◆ TASK DIRECTIONS: Restate word for word the entries below, starting at the line with "odziankę jaką" and ending at the line with "M360 ASEAN 2026". Keep both end lines and omit the pictures.

== INPUT DATA

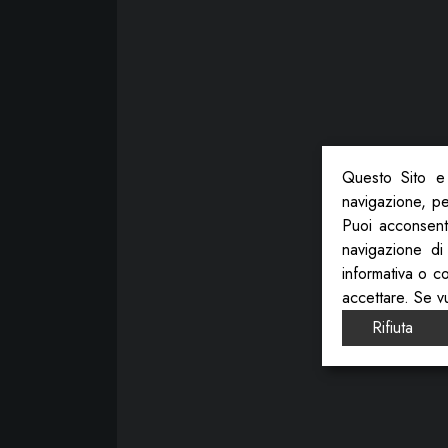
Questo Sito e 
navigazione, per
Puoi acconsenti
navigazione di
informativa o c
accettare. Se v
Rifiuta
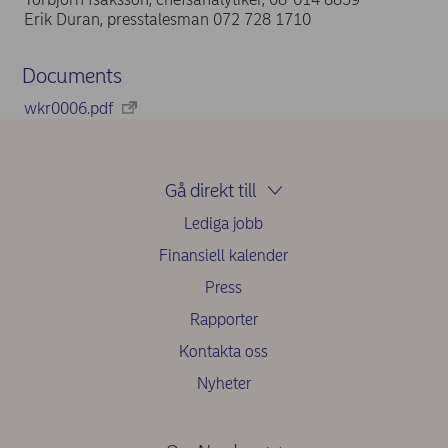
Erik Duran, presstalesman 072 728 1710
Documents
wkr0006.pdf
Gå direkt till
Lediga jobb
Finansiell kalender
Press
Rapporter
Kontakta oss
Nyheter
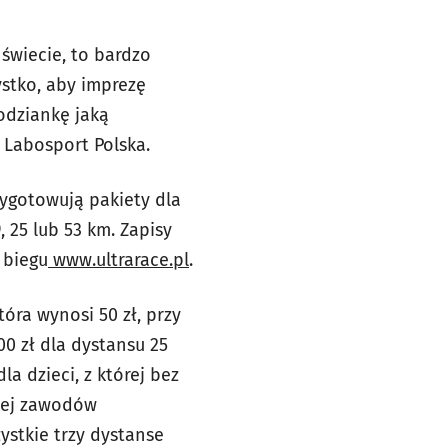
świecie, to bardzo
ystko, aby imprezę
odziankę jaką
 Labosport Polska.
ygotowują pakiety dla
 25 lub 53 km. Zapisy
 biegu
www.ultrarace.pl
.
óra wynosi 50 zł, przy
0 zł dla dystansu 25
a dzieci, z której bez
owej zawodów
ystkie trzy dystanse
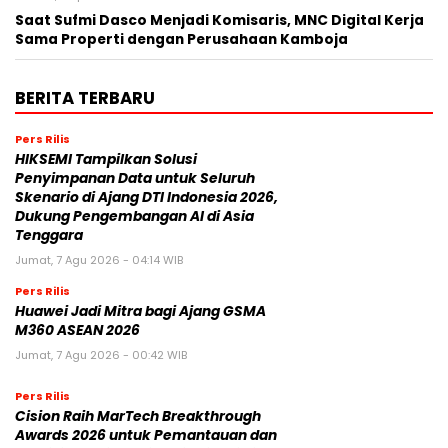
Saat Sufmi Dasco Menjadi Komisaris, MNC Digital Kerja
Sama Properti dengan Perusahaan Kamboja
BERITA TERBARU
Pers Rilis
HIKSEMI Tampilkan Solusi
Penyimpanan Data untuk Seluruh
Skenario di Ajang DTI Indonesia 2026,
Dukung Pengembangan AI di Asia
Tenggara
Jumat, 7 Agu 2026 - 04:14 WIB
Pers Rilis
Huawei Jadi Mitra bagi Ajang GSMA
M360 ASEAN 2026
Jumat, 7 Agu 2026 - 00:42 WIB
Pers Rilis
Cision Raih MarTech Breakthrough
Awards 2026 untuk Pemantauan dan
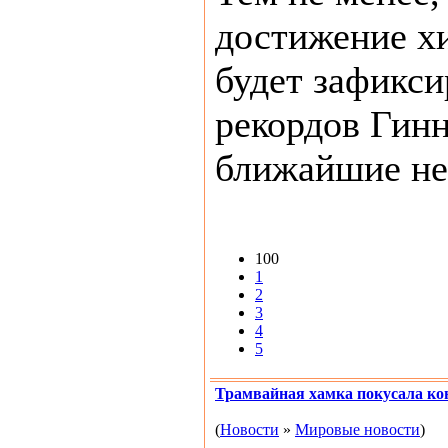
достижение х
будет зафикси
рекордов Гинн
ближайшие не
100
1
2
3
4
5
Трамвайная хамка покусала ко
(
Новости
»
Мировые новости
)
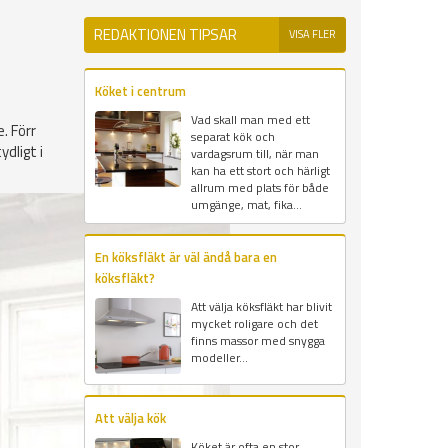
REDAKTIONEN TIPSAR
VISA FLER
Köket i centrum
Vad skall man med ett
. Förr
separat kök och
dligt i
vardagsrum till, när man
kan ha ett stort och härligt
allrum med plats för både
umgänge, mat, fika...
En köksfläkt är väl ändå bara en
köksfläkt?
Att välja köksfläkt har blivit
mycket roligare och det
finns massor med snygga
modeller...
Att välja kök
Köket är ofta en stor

====
== INPUT DATA

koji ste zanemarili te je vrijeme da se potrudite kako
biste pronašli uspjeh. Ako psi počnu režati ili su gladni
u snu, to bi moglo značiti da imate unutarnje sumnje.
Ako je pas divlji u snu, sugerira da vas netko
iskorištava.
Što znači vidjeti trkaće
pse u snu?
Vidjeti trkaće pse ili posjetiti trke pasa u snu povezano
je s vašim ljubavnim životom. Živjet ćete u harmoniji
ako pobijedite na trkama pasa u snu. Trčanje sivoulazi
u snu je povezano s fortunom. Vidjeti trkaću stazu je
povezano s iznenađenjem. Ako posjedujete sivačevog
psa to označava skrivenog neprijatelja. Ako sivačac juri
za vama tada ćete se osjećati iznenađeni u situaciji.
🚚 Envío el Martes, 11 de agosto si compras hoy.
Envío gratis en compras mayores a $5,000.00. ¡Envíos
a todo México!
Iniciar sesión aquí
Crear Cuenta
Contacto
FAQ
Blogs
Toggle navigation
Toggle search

====

◆ TASK RESPONSE:
odziankę jaką
 Labosport Polska.
ygotowują pakiety dla
 25 lub 53 km. Zapisy
 biegu
www.ultrarace.pl
.
óra wynosi 50 zł, przy
0 zł dla dystansu 25
a dzieci, z której bez
owej zawodów
ystkie trzy dystanse
Saat Sufmi Dasco Menjadi Komisaris, MNC Digital Kerja
Sama Properti dengan Perusahaan Kamboja
BERITA TERBARU
Pers Rilis
HIKSEMI Tampilkan Solusi
Penyimpanan Data untuk Seluruh
Skenario di Ajang DTI Indonesia 2026,
Dukung Pengembangan AI di Asia
Tenggara
Jumat, 7 Agu 2026 - 04:14 WIB
Pers Rilis
Huawei Jadi Mitra bagi Ajang GSMA
M360 ASEAN 2026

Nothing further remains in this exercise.